When you reach the line with "Більше ста років" in the records below, begin transcribing exactly and continue up to and including the line with "Rundum sorglos", leaving out every picture.

· · · · ·

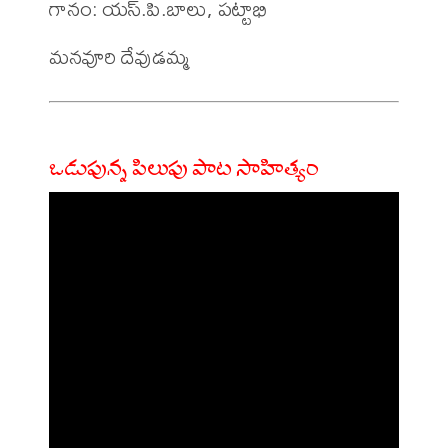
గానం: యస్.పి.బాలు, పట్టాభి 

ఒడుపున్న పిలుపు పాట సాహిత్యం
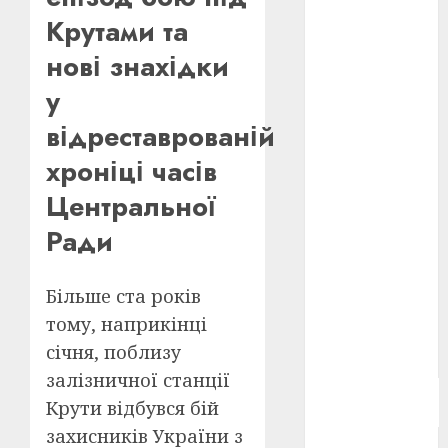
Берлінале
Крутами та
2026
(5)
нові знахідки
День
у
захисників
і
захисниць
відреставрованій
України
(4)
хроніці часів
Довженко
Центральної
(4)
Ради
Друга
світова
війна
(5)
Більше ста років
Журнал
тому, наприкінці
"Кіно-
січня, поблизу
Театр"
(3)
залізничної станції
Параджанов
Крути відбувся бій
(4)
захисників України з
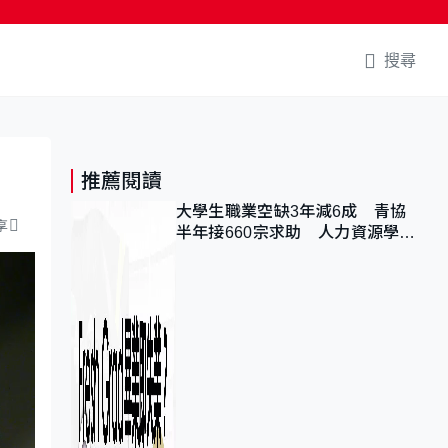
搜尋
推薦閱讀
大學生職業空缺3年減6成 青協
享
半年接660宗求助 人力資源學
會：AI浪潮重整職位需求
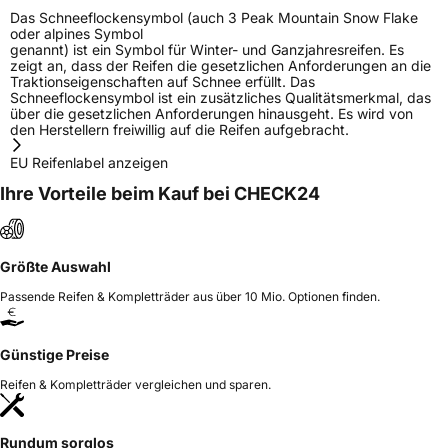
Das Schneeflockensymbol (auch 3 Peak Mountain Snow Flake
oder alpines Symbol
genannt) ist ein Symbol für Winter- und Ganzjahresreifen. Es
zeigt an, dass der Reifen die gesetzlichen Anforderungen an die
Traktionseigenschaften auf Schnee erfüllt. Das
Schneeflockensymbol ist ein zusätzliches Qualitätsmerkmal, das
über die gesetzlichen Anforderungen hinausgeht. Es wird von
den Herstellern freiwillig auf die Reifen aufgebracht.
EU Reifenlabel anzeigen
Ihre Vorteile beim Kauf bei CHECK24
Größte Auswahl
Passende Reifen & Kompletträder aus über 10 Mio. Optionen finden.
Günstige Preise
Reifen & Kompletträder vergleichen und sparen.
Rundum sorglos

· · · · ·

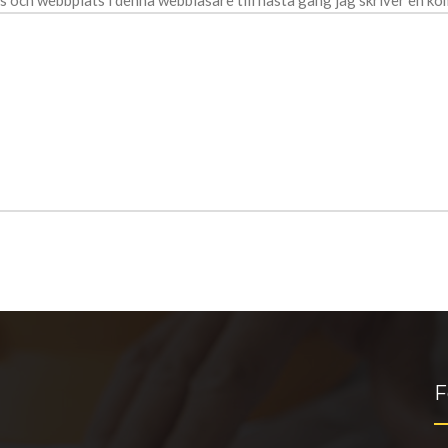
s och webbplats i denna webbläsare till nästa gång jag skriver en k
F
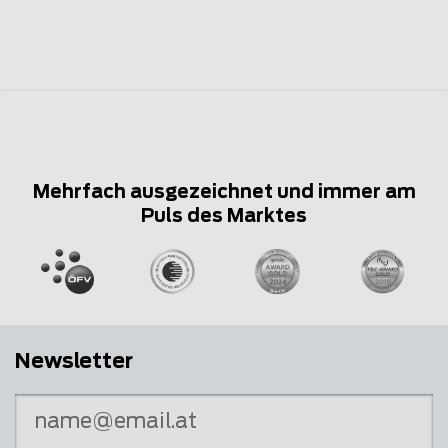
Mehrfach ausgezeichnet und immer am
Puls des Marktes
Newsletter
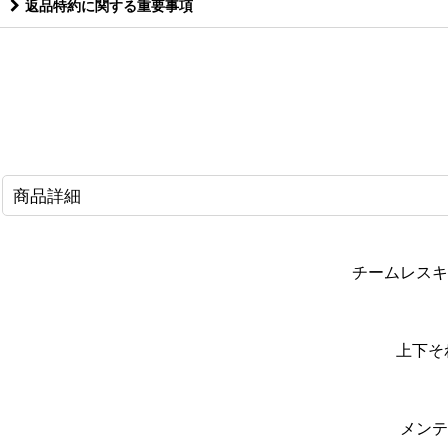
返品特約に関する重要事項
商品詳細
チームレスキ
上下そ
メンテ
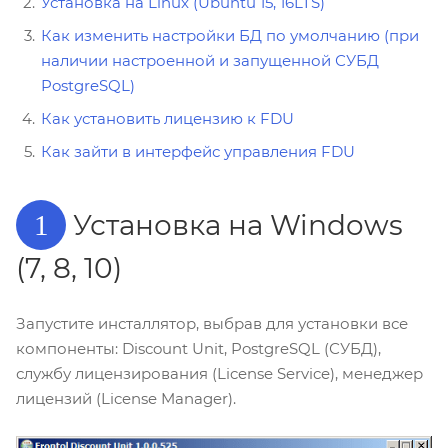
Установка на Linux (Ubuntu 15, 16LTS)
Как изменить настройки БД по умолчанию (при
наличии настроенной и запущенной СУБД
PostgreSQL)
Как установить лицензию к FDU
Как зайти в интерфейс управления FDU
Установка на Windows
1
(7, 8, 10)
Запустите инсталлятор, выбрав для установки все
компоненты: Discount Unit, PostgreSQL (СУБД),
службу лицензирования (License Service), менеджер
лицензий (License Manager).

· · · · ·

- [Reply to the task]:
Більше ста років
Журнал
тому, наприкінці
"Кіно-
січня, поблизу
Театр"
(3)
залізничної станції
Параджанов
Крути відбувся бій
(4)
захисників України з
搜尋
推薦閱讀
大學生職業空缺3年減6成 青協
享
半年接660宗求助 人力資源學
會：AI浪潮重整職位需求
Das Schneeflockensymbol (auch 3 Peak Mountain Snow Flake
oder alpines Symbol
genannt) ist ein Symbol für Winter- und Ganzjahresreifen. Es
zeigt an, dass der Reifen die gesetzlichen Anforderungen an die
Traktionseigenschaften auf Schnee erfüllt. Das
Schneeflockensymbol ist ein zusätzliches Qualitätsmerkmal, das
über die gesetzlichen Anforderungen hinausgeht. Es wird von
den Herstellern freiwillig auf die Reifen aufgebracht.
EU Reifenlabel anzeigen
Ihre Vorteile beim Kauf bei CHECK24
Größte Auswahl
Passende Reifen & Kompletträder aus über 10 Mio. Optionen finden.
Günstige Preise
Reifen & Kompletträder vergleichen und sparen.
Rundum sorglos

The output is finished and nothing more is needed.